Yad Vashem, What is Israel’s Holocaust Memorial?
JERUSALEM – A long line of international dignitaries visited Yad Vashem, Israel’s official Holocaust memorial in Jerusalem, and President Biden’s visit Wednesday was not his first.
As vice president in 2010, he toured the site’s Holocaust History Museum, Hall of Fame, Children’s Monument, and Memorial Hall, where he participated in a memorial service, and where eternal fire is ignited by a crypt containing the ashes of Holocaust victims, in memory of the six million Jews killed by the Nazis and their collaborators during the Second World War.
At the time, Mr. Biden emotionally told how, as a young father, he took his sons one by one at the age of 15 to Dachau, the first Nazi concentration camp. Founded in Germany in 1933, it was liberated 12 years later by the US military. Mr. Biden said he wanted his sons to understand “the possibility that humans can be so brutal.”
This time around, the president’s visit to Yad Vashem could provide a resonating reassertion of human spirit and viability: Mr Biden and his delegation are scheduled to meet with two survivors after the Holocaust, Rena Quint and Giselle Cyclowiczsurvivors of various concentration camps and after the war, immigrated to the United States.

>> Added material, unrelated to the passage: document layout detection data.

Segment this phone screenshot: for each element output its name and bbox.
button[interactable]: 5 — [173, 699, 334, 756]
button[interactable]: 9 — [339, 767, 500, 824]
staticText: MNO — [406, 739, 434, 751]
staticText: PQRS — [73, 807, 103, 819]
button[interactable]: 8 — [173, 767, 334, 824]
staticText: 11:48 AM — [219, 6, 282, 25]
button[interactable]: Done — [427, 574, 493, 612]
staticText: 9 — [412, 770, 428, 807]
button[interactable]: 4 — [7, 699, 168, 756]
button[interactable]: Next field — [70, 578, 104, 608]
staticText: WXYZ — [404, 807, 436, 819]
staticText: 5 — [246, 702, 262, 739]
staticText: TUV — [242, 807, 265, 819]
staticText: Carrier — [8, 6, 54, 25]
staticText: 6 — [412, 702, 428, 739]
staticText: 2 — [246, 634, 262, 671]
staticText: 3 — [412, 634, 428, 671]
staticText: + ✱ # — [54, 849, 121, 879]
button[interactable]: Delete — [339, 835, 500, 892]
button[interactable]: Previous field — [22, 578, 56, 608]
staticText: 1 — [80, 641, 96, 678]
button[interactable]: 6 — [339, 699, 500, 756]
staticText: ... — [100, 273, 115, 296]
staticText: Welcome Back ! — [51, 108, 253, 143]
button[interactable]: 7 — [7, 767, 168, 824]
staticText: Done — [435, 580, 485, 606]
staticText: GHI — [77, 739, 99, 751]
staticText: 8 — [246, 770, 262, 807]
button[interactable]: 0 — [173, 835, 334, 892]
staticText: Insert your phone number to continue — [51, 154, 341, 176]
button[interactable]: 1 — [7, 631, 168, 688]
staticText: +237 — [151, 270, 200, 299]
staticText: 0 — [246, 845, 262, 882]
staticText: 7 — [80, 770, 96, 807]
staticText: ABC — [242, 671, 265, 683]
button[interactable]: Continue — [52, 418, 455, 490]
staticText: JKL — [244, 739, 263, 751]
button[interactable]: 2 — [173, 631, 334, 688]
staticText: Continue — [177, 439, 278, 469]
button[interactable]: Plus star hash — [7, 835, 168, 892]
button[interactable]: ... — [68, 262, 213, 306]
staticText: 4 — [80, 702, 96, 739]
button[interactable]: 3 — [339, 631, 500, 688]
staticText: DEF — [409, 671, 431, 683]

Miss Quint, as a child during the Holocaust, and Miss Cycowicz, a young teenager, are part of a dying generation that can testify to Nazi atrocities.
After arriving there on Wednesday, Mr. Biden donned a black kippa and met with Yad Vashem’s president, Dani Dayan, a former settler leader who served as Israel’s consul general in New York.
At a memorial service, he rekindled the eternal flame. A children’s choir performed “Walking to Caesarea,” a 1942 poem by Hannah Szenes, a Hungarian Jewish resistance fighter during World War II. It was turned to music in 1945, a year after Mrs. Szenes was captured behind enemy lines and executed.
A cantor also read a Jewish prayer for the souls of Nazi victims.
Accompanying him on the visit was the president of Israel, Isaac Herzog; Prime Minister Yair Lapid, son of a Holocaust survivor; Rabbi Meir Lau, a former chief rabbi of Israel, president of Yad Vashem’s council and a survivor himself; Israel’s Defense Minister, Benny Gantz; Secretary of State Antony J. Blinken; and Jake Sullivan, Biden’s national security adviser.